Think About Your Impact
In today’s world, it’s hard to contemplate a trip of this scale without considering the effect on the environment. Many of the statistics are compelling: Tourism in general contributes about 8 percent of the output of greenhouse gas emissions globally. Still, industry veterans like CREST’s Gregory Miller are quick to point out that tourism is the biggest employer in the world and makes up 10 percent of global GDP. “A trip like this is not just a collection of experiences,” Miller says. “It also helps develop responsible travel ethics—the values of being good global citizens that’ll carry every family member through a lifetime.”
Miller, who joined CREST in August after a long career as a conservationist, encourages families to think about several factors as they’re planning a family sabbatical. First, pick destinations that aren’t prone to overtourism. Travel to places during the off-seasons when possible in order to avoid crowds and overuse. Choose direct flights to reduce your carbon footprint, and consider purchasing carbon offsets. CREST offsets its own travel with Cool Effect and Carbonfund.org, and Red Savannah calculates its clients’ carbon output and donates a corresponding amount to the Rainforest Trust. Choose an offset provider whose programs are “ethically proven and scientifically validated,” Miller says.

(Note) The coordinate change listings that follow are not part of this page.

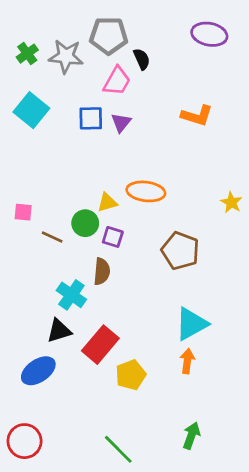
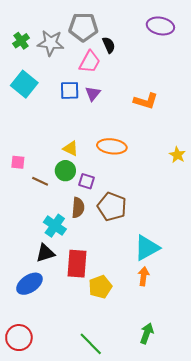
orange L-shape: (197, 116) -> (146, 101), moved
yellow triangle: (107, 202) -> (71, 148), moved, turned 42
brown pentagon: (180, 251) -> (112, 207), moved
red rectangle: (100, 345) -> (77, 264), turned -36

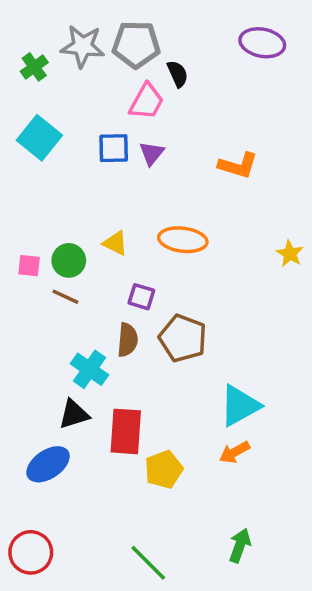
gray star: (51, 43) -> (83, 46), moved
green circle: (65, 171) -> (69, 260), moved
orange arrow: (144, 276) -> (235, 452), turned -126

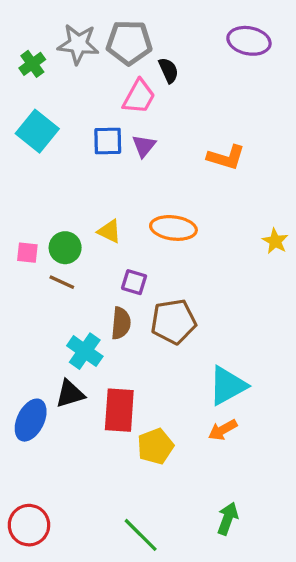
brown pentagon: (183, 338) -> (173, 322), turned -30
blue ellipse: (48, 464) -> (31, 420), moved, turned -30

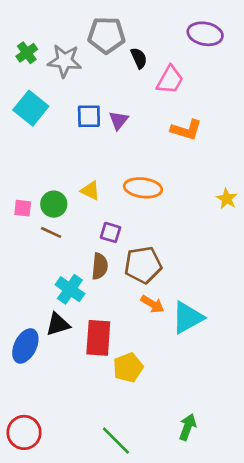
gray star: (78, 44) -> (65, 61), moved
pink trapezoid: (139, 97) -> (170, 80), moved
orange arrow: (223, 430) -> (152, 304), moved, turned -120

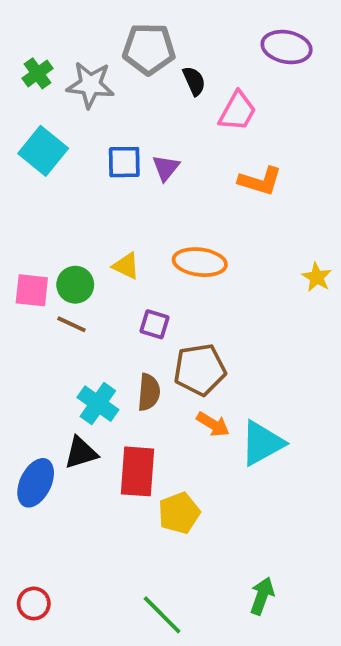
pink square: (23, 208) -> (32, 290), size x1.4
brown semicircle: (100, 266) -> (149, 392), moved
red circle: (24, 432) -> (34, 604), size x0.7

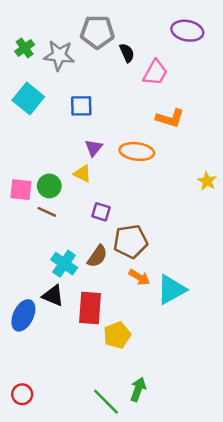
purple triangle: (166, 168) -> (94, 148), moved
orange ellipse: (200, 262) -> (137, 151), moved
brown semicircle: (149, 392) -> (97, 256), turned 30
black triangle: (81, 453) -> (53, 296), turned 40
green arrow: (262, 596) -> (138, 389), moved

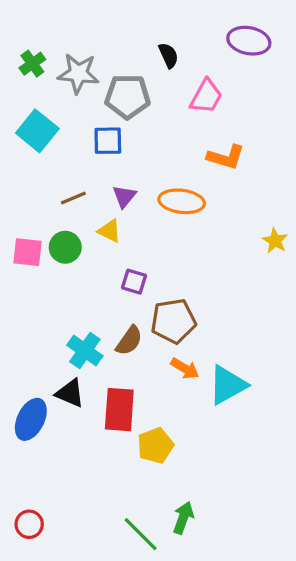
gray pentagon: (97, 32) -> (128, 96), moved
black semicircle: (127, 53) -> (168, 55), moved
brown line: (47, 212) -> (73, 198), moved, turned -48

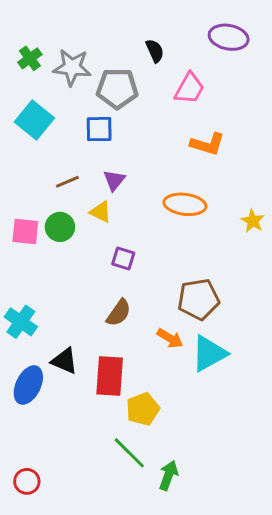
orange ellipse: (182, 201) -> (185, 204), moved
brown pentagon: (173, 321) -> (198, 299), moved
cyan cross: (85, 350) -> (21, 322), moved
green line: (141, 534) -> (129, 453), moved

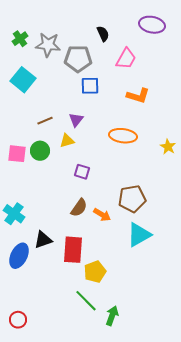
blue square: (99, 129) -> (90, 86), moved
yellow triangle: (101, 212) -> (67, 141), turned -42
orange arrow: (170, 338) -> (102, 215), moved
black triangle: (64, 361) -> (43, 240), turned -42

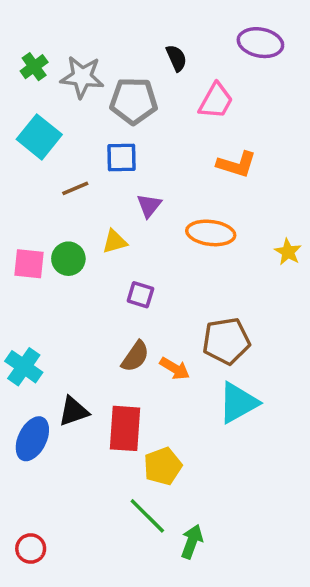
blue square: (90, 86) -> (122, 158), moved
purple triangle: (76, 120) -> (149, 206), moved
brown line: (45, 121) -> (75, 188), moved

When deciding on your accommodations, opt for lodging that champions sustainability. Small things are important—reusing towels, doing away with single-use plastic, using renewable energy and minimizing food and hard waste—but beyond that, the places you stay should be good stewards of their communities and the environment. Finally, Miller emphasizes that families should have conversations before setting out about how they’re going to behave on the trip. “What is their self-awareness of their own impact?” he says. “Are they looking for opportunities to do good? If they’re traveling responsibly, they should hold their head high. They’re not doing anything wrong because they understand the bigger picture of their experience, the impact—positive and negative—of their travel.”
Live in the Moment
Even after all the planning and preparation, know that things will always go wrong—you’ll have to adjust to living in close quarters; your kids may get sick; you’ll all hit a wall and need a day or two off to just do nothing. But when it’s all said and done, the experience will be something you’ll remember the rest of your lives. “One time I fell asleep standing in China because I was exhausted from working on a deal through the night,” Ricci says. “But it was worth every minute. I’m waiting for the grandkids so I can start a new tradition.”